A friend in Luang Prabang once explain how he had earned money as a boy, living in rural Laos. He and a friend went to a market near a river, and bought as much salt as they could carry. They walked for 12 hours with their load, to a remote mountain village, far from any road, where they traded their salt for opium. They didn't need opium, but as they walked home the next day, they knew where they could trade it for cash. "Today," he added, referring to the opium part of the story, "we wouldn't be allowed to do that."
Since that time, more roads have been built, and some villages have relocated to be near a road. But many still are not. Some are on rivers, others can be reached only by foot – in which case four-footed Boom-Boom is a big help. Moreover, a road by itself only creates the potential for easier access. Most people, in most villages of Laos, have access to at best a handful of books, and often none at all.
We knew from the outset that making books available throughout the country would be even more difficult than creating them. For our first few years, we've focused on publishing books, but gradually we've increased the effort devoted to experimenting with ways to make the books available in rural villages. Here are some of the approaches we've tried, or plan to try.
BOOK PARTIES. Come see what happens at a rural book party in Laos. Our goal is to get kids excited about books. Then they get a book of their own, nearly always their very first book. The school gets more books, so students can keep on reading.
Pro's and cons: These events emphatically get kids excited about books and reading. Many take great pride in owning their first book. Sometimes this backfires: They don't want to trade that prized book for a different one after they read it. The long-term success of the books swaps is greatly dependent on the teacher. Most teachers are dedicated, but they have other demands on their attention, and most would do better with more training. We're developing that, but it's a big job. Finally, we encounter the same familiar problem: No matter how excited we get kids about reading, there just aren't enough books to maintain that interest.
VILLAGE LIBRARIES. Two years after we started publishing, we began trying another approach, which we feel complements the school book parties and book swaps.
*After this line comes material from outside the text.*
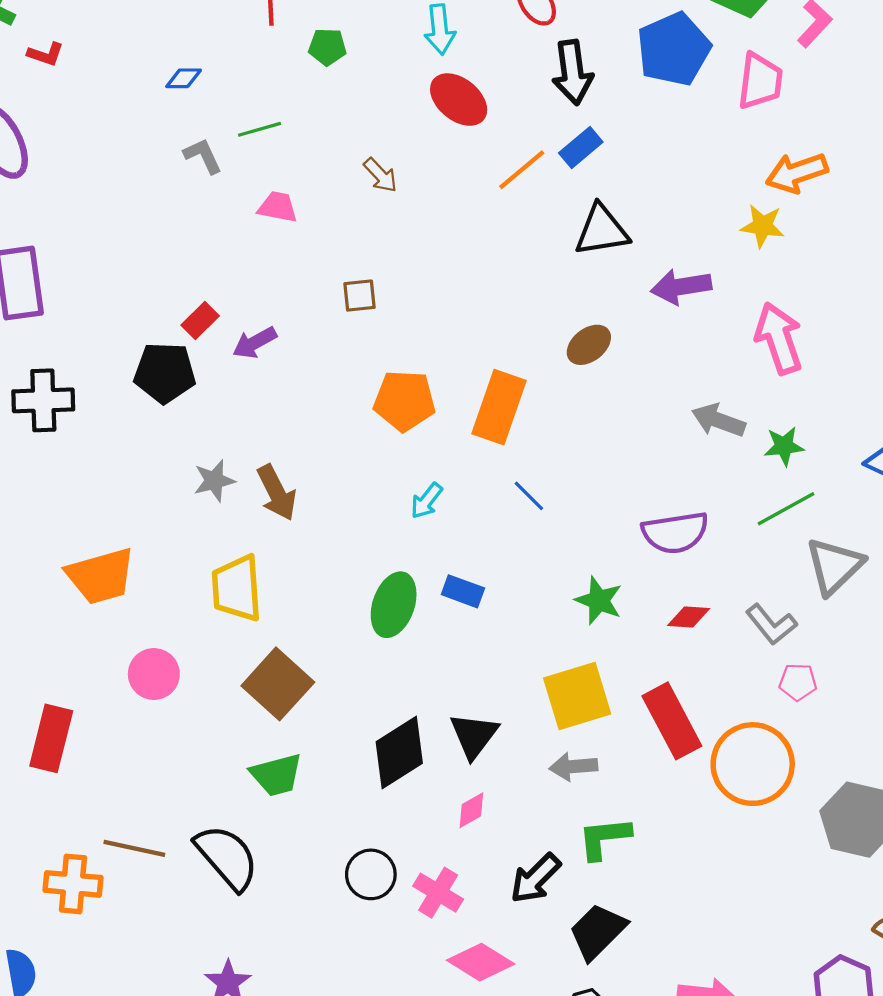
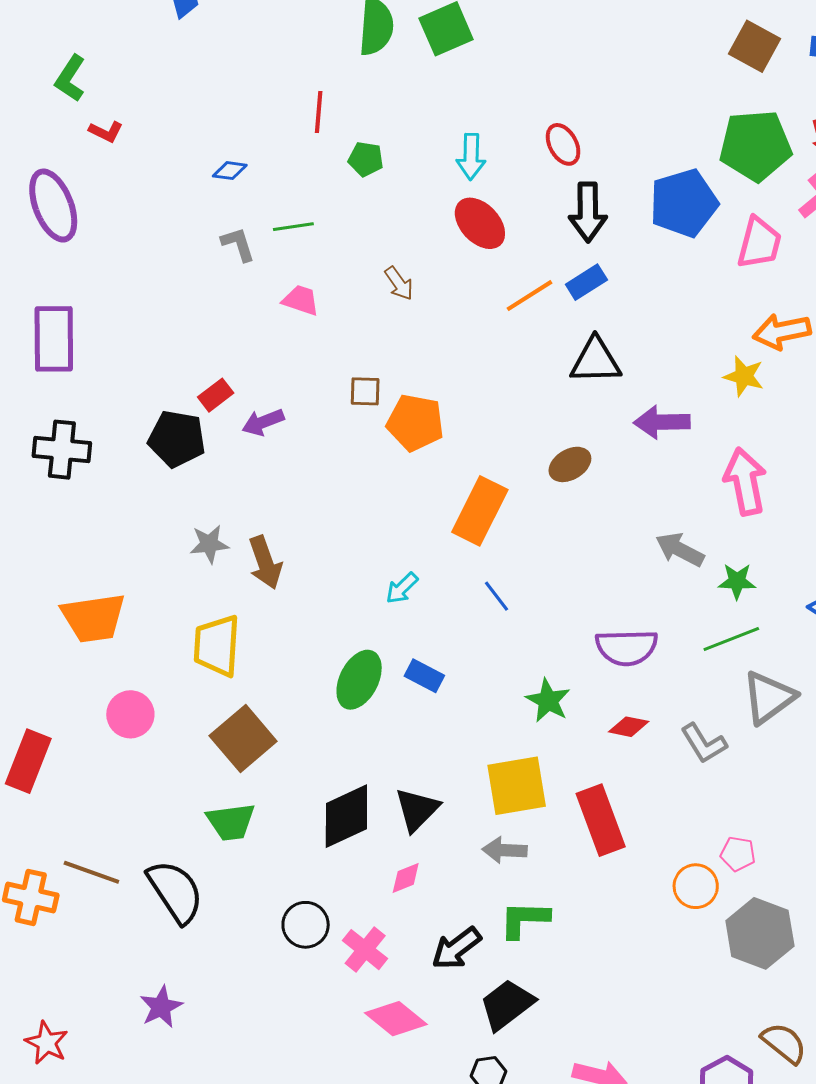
orange pentagon: (405, 401) -> (415, 423), moved
pink pentagon: (798, 682) -> (738, 854), moved
orange circle: (753, 764) -> (696, 886), moved, size x0.6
We go into a village and work with the leaders to identify the best individual to act as a volunteer librarian, making books available from their home.
Pro's and cons: This approach addresses two limits of the school book parties and book swaps: (1) We begin by specifically looking for the right individual for the job; (2) Books are available for everyone, not just for students. It's new, but the first results are quite promising. One question is whether initial enthusiasm will drop off; or whether it will actually increase, as more people learn about the library, and improve their reading skills, and we provide a wider range of books. We'll soon be experimenting with a festival in the village, when the library opens, to be sure everyone knows about it. (In some villages, if the selected librarian was not particularly outgoing, word about the books didn't always spread.)
LOW-COST BOOKS. We've started a line of small, low-priced books: 32 pages, A6 size (10.5 x 15 cm, about one-quarter of a letter-size sheet of paper). Most villages now have a shop where people can buy soap, snacks, and beer. With a sponsorship to help with printing costs, these books can be transported to these shops with a final consumer price of about USD $.60. Not all families can afford that, but many can, and the number is growing.
Pro's and cons: Because they're cheap, colorful, and easy to carry, these books appeal to many individuals and organizations that go into villages, including NGOs and foreign embassies. I always carry some when I'm out biking. An unanticipated benefit is that they seem to hold up better than larger books made of the same grade of paper: Because they're smaller, less torque gets applied to the staples on the spine. We've only recently published enough to begin experimenting with distribution through village shops. Our dream is to evolve a system in which a regional distributor and a shop each each enough from taking part in this process to create a self-sustaining distribution system. At first, it will be dependent on artificially low retain prices, made possible by book sponsorships. Within 10 years, it's realistic to hope that it can be self-sustaining without those sponsorships, and that people can create small businesses, publishing books to feed into that system.
INTERNET. Some of our books can now be downloaded, from our free books page. This was fairly easy, given that we already used Adobe InDesign to prepare books for the printer. From InDesign we simply export a PDF, then link that to a download button on the website. Give some thought, in creating the PDF, to the compression numbers. Using 72 DPI will create a smaller file, easier to download for people with slow connections, but it won't look good if they print it.
Pro's and cons: This doesn't reach many rural villages, of course, but it's of some potential value. Volunteers going to a village to teach, or relatives returning home from abroad, could print books and bring them along. (Given the cost of color printing from a computer, in most cases it would be cheaper for them to buy the books from us, but that's not always feasible.) Nor do free books help us pay our bills. But it takes no money, and only a moderate amount of time once the system is set up, so we feel it's worthwhile. We get donations to help with overhead; this is something we can provide in return.